Gnathostoma miyazakii

Scientific classification
- Kingdom: Animalia
- Phylum: Nematoda
- Class: Chromadorea
- Order: Rhabditida
- Family: Gnathostomatidae
- Genus: Gnathostoma
- Species: G. miyazakii
- Binomial name: Gnathostoma miyazakii Anderson, 1964

= Gnathostoma miyazakii =

- Genus: Gnathostoma
- Species: miyazakii
- Authority: Anderson, 1964

Species of roundworm

Gnathostoma miyazakii is a nematode that is a parasite of otters in Canada and the United States.

==Description==
Gnathostoma miyazakii is a medium-sized nematode with a narrow body. It has ten complete and one or two incomplete transverse rows of hooks on the head end, surrounding one pair of protruding unilobed lips. There are two papillae (small bumps) on each lip, with one amphid (small sensory depression) between each pair of papillae.

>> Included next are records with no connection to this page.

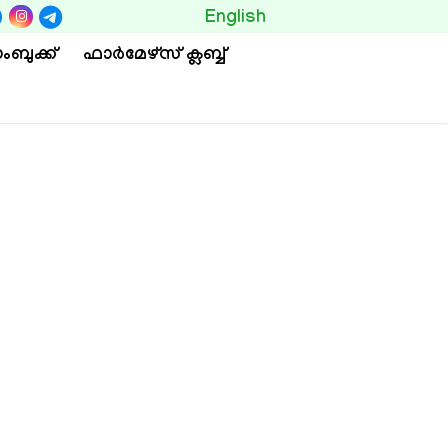
BUTTON
English
ംബുക്ക്
ഫാര്‍മേഴ്സ് ക്ലബ്ബ്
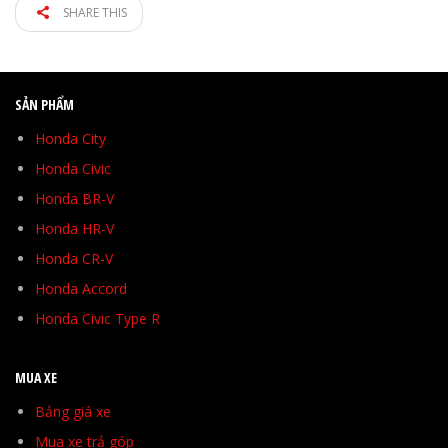
SHARE THIS
SẢN PHẨM
Honda City
Honda Civic
Honda BR-V
Honda HR-V
Honda CR-V
Honda Accord
Honda Civic Type R
MUA XE
Bảng giá xe
Mua xe trả góp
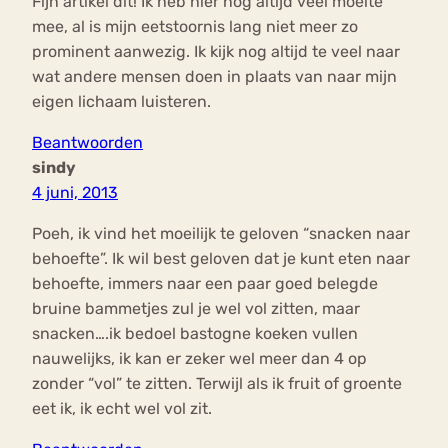
Fijn artikel dit! Ik heb hier nog altijd veel moeite
mee, al is mijn eetstoornis lang niet meer zo
prominent aanwezig. Ik kijk nog altijd te veel naar
wat andere mensen doen in plaats van naar mijn
eigen lichaam luisteren.
Beantwoorden
sindy
4 juni, 2013
Poeh, ik vind het moeilijk te geloven “snacken naar
behoefte”. Ik wil best geloven dat je kunt eten naar
behoefte, immers naar een paar goed belegde
bruine bammetjes zul je wel vol zitten, maar
snacken….ik bedoel bastogne koeken vullen
nauwelijks, ik kan er zeker wel meer dan 4 op
zonder “vol” te zitten. Terwijl als ik fruit of groente
eet ik, ik echt wel vol zit.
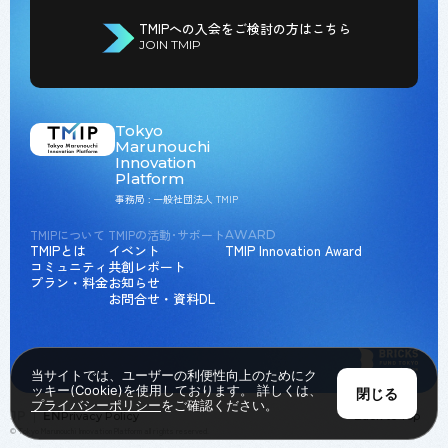
TMIPへの入会をご検討の方はこちら
JOIN TMIP
Tokyo
Marunouchi
Innovation
Platform
事務局 : 一般社団法人 TMIP
TMIPについて
TMIPの活動･サポート
AWARD
TMIPとは
イベント
TMIP Innovation Award
コミュニティ
共創レポート
プラン・料金
お知らせ
お問合せ・資料DL
当サイトでは、ユーザーの利便性向上のためにク
ッキー(Cookie)を使用しております。 詳しくは、
閉じる
プライバシーポリシー
をご確認ください。
JP
EN
Privacy Policy
Back to Top
© Tokyo Marunouchi Innovation Platform all rights reserved.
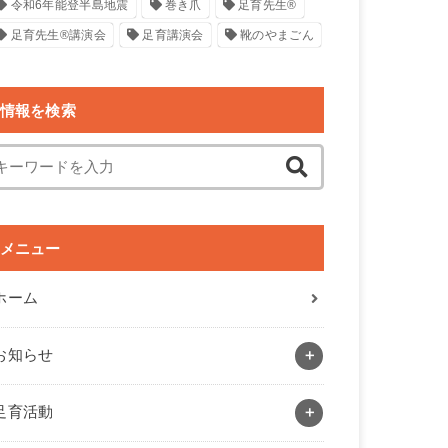
令和6年能登半島地震
巻き爪
足育先生®
足育先生®講演会
足育講演会
靴のやまごん
情報を検索
メニュー
ホーム
お知らせ
足育活動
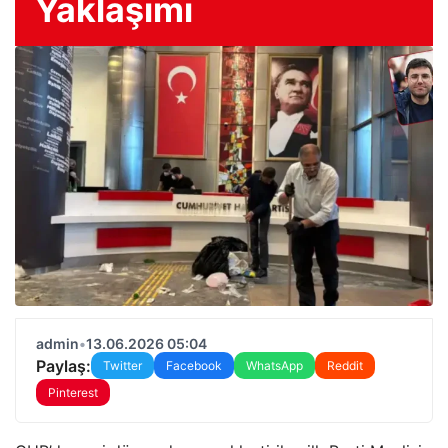
Yaklaşımı
admin
•
13.06.2026 05:04
Paylaş:
Twitter
Facebook
WhatsApp
Reddit
Pinterest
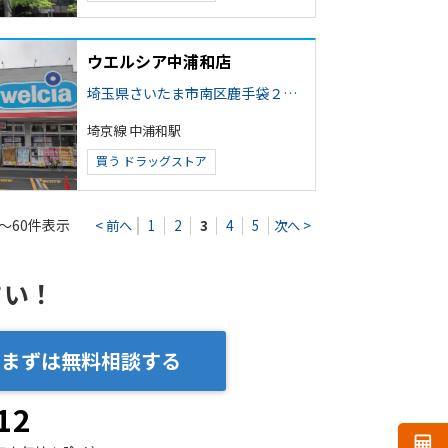
ウエルシア中浦和店
埼玉県さいたま市南区鹿手袋２丁目
埼京線 中浦和駅
買う
ドラッグストア
～60件表示
< 前へ
1
2
3
4
5
次へ >
さい！
まずは無料相談する
12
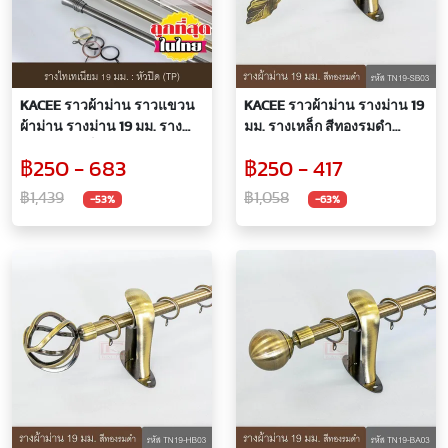
KACEE ราวผ้าม่าน ราวแขวน
KACEE ราวผ้าม่าน รางม่าน 19
ผ้าม่าน รางม่าน 19 มม. ราง
มม. รางเหล็ก สีทองรมดำ
โชว์ รางเหล็ก หัวปิด รหัส
(TN19-SB03)
฿250 - 683
฿250 - 417
TN19-TP
฿1,439
฿1,058
-53%
-63%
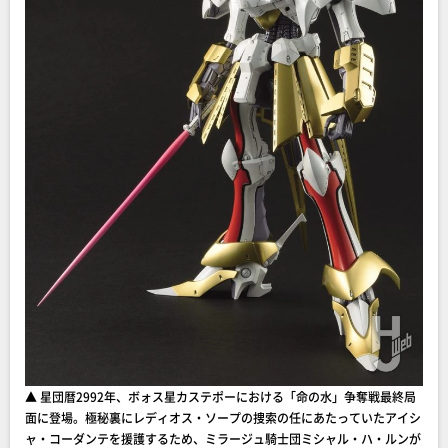
▲ 星団暦2992年、ボォス星カステポーにおける「命の水」争奪戦最終局
面に登場。極秘裏にレディオス・ソープの捜索の任にあたっていたアイシ
ャ・コーダンテを援護するため、ミラージュ騎士団ミシャル・ハ・ルンが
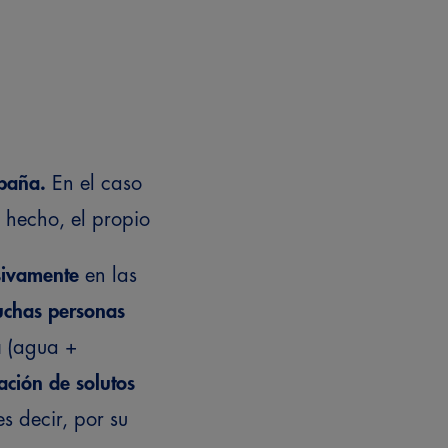
spaña.
En el caso
 hecho, el propio
sivamente
en las
uchas personas
a
(agua +
ación de solutos
s decir, por su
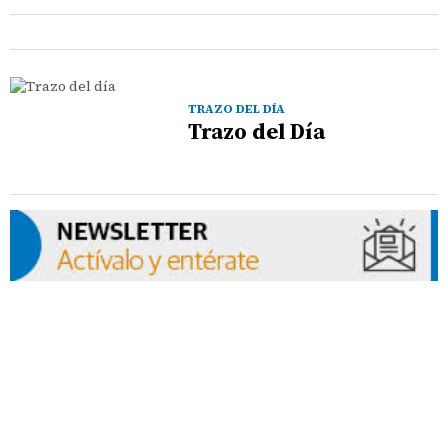
TRAZO DEL DÍA
Trazo del Día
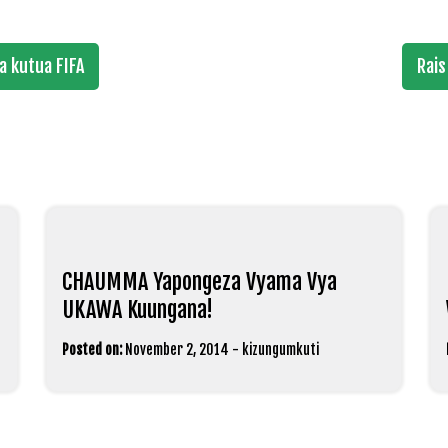
 kutua FIFA
Rais
CHAUMMA Yapongeza Vyama Vya
UKAWA Kuungana!
Posted on:
November 2, 2014
-
kizungumkuti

Cervical papillae occur at about one-quarter of the length of the body from the head. The whole body is covered in spines, varying in size and shape depending on sex and region of the body. Spines towards the head end are well defined, while spines towards the tail end are scale-like. Males are about 49 mm long and just over 0.8 mm wide. The spicules (male mating structures) are blunt and unequal, with the left spicule about three-quarters as long as the right. Females are about 39 mm long and just over 0.8 mm wide. The eggs have two polar caps and have many pits on the surface. The type host was the North American river otter (Lutra canadensis), and the type locality was Black trout lake, Township 30, Range 22, Ontario, Canada. It has been reported from Canada and the United States. The typical location of infection in the primary host is the fibrous tissue of the kidneys.

==Life history==
Gnathostoma miyazakii has a multi-host life history, as do all species of Gnathostoma. The eggs hatch in fresh water and the larvae are eaten by copepods. The copepods are in turn eaten by second intermediate hosts (fish and amphibians), which may be consumed in turn by paratenic or transport hosts (reptiles and birds). Eventually, the larvae end up in the kidneys of G. miyazakii, where the larvae develop into adults, and release eggs into the urinary tract. Embryos develop in eggs which reach fresh water.